David Cameron has an unfinished revolution of his own. He was elected leader on the promise of changing his party, whose poor reputation had led them to three consecutive, thumping election defeats. However, somewhere along the way, he seemed to simply give up on the “modern and compassionate” Conservative Party.
Mentions of the Big Society, sadly, ebbed away. For all the mockery, a Big Society existing outside of state structures is not an unusual concept for those on the left from trade union and church backgrounds – Parliament has only ever been one facet of effecting change in communities. Despite the possibilities here to reach beyond his base, the chillaxing PM simply never finished what he started.
Cameron’s Tories have reverted to traditional form. This week’s welfare announcements prove their casual attitude towards vindictive measures. Putting young people straight into 30 hours of mandatory litter picking before they can claim a measly £57 on the dole will not instil a sense of community spirit within them, and the DWP’s own impact analysis suggests it will not help them find jobs.

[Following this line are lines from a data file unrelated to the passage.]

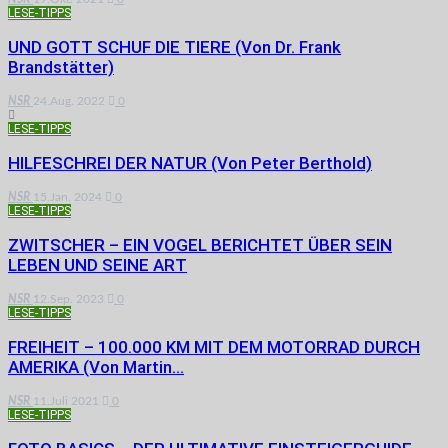
LESE-TIPPS
UND GOTT SCHUF DIE TIERE (von Dr. Frank
Brandstätter)
NSR
24.Aug. 2022
0
LESE-TIPPS
HILFESCHREI DER NATUR (von Peter Berthold)
NSR
15.Jan. 2024
0
LESE-TIPPS
ZWITSCHER – EIN VOGEL BERICHTET ÜBER SEIN
LEBEN UND SEINE ART
NSR
12.Sep. 2023
0
LESE-TIPPS
FREIHEIT – 100.000 KM MIT DEM MOTORRAD DURCH
AMERIKA (von Martin…
NSR
11.Juli 2021
0
LESE-TIPPS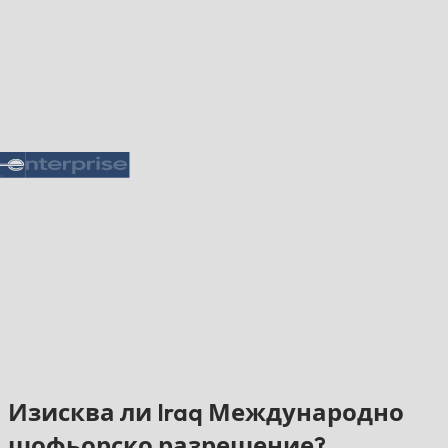
Изисква ли Iraq Международно
шофьорско разрешение?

Theresa May, who once castigated her own conference for their “Nasty Party” image, is now probably the frontrunner in the race to be next Tory leader. Yet her zeal to shake up the party’s image seems lost: this is a Home Secretary who has allowed only 90 refugees into the country from war-torn Syria over the last year.
These ‘tough’ announcements have little to do with whether they are good policy, and all to do with positioning. In search of easy votes, the distinction between ‘being receptive’ and ‘pandering’ has been lost. The publishing of research into branding yesterday shows how much work there is left to do with the Conservatives: they remain the second most disliked brand in Britain.
Cameron’s modernisation project may have been mistaken from the start. He attempted to ape Blair’s Labour Party of the 1990s rather than create a Conservative Party of the 2000s, and then aborted his mission early anyway.
What Labour should be fearful of is a real re-imagining of the Conservative Party’s image. Unfortunately, that re-imagining is apparent in the Good Right, the new project Times columnist Tim Montgomerie and YouGov’s Stephan Shakespeare, launched yesterday.
Looking through their initial 12 policy manifesto, I found myself basically agreeing with about nine – more than ConservativeHome’s Mark Wallace. For the low paid, they recommend a hike in wages, tax cuts, and support in running for Parliamentary selections. They support a rise in housebuilding and home ownership, reforms to funding for political parties, forcing private schools to diversify, and investment in the north.
Moving past traditional left/politics (at one point they ponder whether the name is a hindrance), although far from a new claim, is nevertheless a smart reaction to the burgeoning political landscape. This is a time when traditional Labour voters will move in large numbers to small state conservatives like UKIP, and where the young appear to be right wing in many respects.
In declaring that “the state is not the enemy”, they not only tell an obvious truth, but are able to move beyond haggard old ideological divides. If, upon gaining traction, they are able to resist the temptation of childish barbs at trade unions, the Good Right have real opportunity to broaden the appeal of conservatism.
Should Ed Miliband come to power in May, the Conservative Party will have to ask themselves some searching questions about where they go next. For anyone with the Labour Party’s future interests at heart, it should be a concern that the Tories have a good basis for an answer already prepared.